From 1875 map of the town of Phelps
Canandaigua Messenger, July 31, 1953
Phelps Junction Busy Place
Again Due To Thruway - Like
Old Times To A. S. Hildreth
by Alice Barton
“Phelps Junction Lives Again.”
The dandelions and Queen Anne’s lace growing between ties of the Pennsylvania and New York Central rails at the once-busy junction are now covered with diesel oil and cement dust. Phelps Junction has come alive, with the building of the super-highway, New York State Thruway, and the very means of the Junction’s decline - motor transit - is now causing the sidings to be full of covered hoppers of bulk cement and long flatcars of reinforcing steel for the highway. Trucks busily ply between the nearly Thruway and the Junction, transporting the cement and steel and other supplies.
Phelps Junction 50 years ago was the center of business activity and passenger travel. A. S. Hildreth, 40 W. Main St., agent for the Pennsy and New York Central railroads for more than 50 years, remembers well when he arrived at Phelps Junction August 1, 1902, just 51 years ago this week.
There was a passenger train each way every two hours, and it was common practice for Mr. Hildreth to work 16 hours a day. He was telegrapher, baggage and express agent, ticket seller and factotum at the joint agency.
500 Tickets A Day
Riffling through a box of momentous, Mr, Hildreth found some old timetables, a packet of passes issued each year to him throughout the years and clippings of outstanding events of the day,
One timetable, vintage of 1892 was marked “Northern Central Railway” the old name for the Pennsylvania. It showed the schedule of six trains a day going through Phelps Junction. The New York Central had similar timetables. An even older timetable had been sent some years ago to the Philadelphia museum for preservation.
Mr. Hildreth recalled that he sold as many as 500 passenger tickets a day during peak seasons.
Vaudeville troupes and old-time stock companies carrying their scenery were another part of the big business, according to Mr. Hildreth. Troupes with immense amounts of baggage as well as the scenery were loaded and unloaded at Phelps Junction so that the actors and actresses could make their “one-a-day” stands in nearby cities.
Twenty 10-gallon cans of milk were shipped each day at the Junction; and by 1912, tons of cabbage and potatoes were being shipped in bulk out of the Junction to New York, Philadelphia and Pittsburg. Produce became big business for the railroads until the gradual inroad of truck transit. As highways were improved, more trucks were piled with local produce for shipment to the cities, and the gradual decline of the Junction began.

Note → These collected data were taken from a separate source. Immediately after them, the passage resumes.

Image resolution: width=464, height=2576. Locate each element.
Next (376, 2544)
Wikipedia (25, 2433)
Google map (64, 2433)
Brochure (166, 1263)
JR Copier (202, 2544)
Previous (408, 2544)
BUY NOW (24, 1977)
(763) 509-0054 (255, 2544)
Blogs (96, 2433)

There are no passenger trains now that stop at the junction. About five yeas ago the old passenger and freight station burned to the ground, and with it, many old records which had been stored there. The only buildings at the Junction now are the Charles S. Robinson coal and oil storage buildings and Mr. Robinson’s office.

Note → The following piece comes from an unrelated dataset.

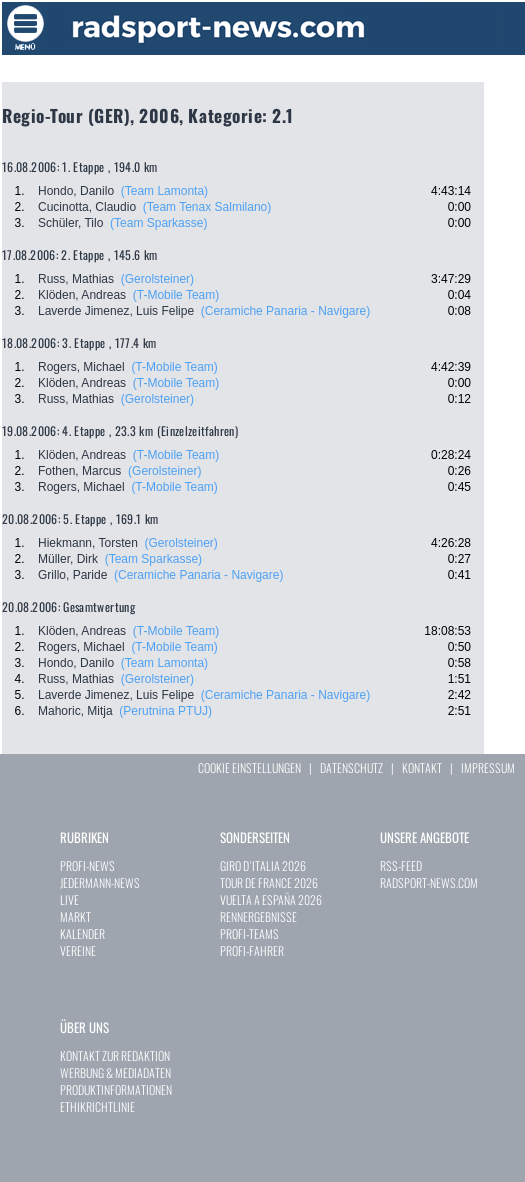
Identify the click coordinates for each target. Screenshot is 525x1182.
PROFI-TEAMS (249, 933)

Reminiscing on his job as agent, Mr. Hildreth recalled that he was first an “extra agent” sent out where needed to relieve the regular agent and that was his first job at Phelps Junction. Then he became the joint agent for the two railroads.
It was not long after he became agent at the Junction that a tragic accident took place when an engine jumped the track near Sodus Bay and live steam burned many passengers who died. Mr. Hildreth worked all day and all night then, sending messages by wire; re-routing trains, answering the frantic questions of relatives and friends.
Mr. Hildreth was he last agent at the Junction. He retired about 10 years ago. About 15 years ago he went to Stanley as block operator for the Lehigh and Pennsylvania, but returned to Phelps to make his home after retirement. He was succeeded at the tower in Stanley by Howard Cayward, another veteran.
He looked at the long line of covered hoppers on the tracks at the Junction, and tag the elevators from which the loose cement poured into the Thruway trucks. It seemed like old times again to have the Junction siding full of freight.
Photo by Paul J. Templeton
Phelps Junction in the mid-1970s, looking east on the Auburn branch, at the "diamond." This is what was called an "automatic interlocking."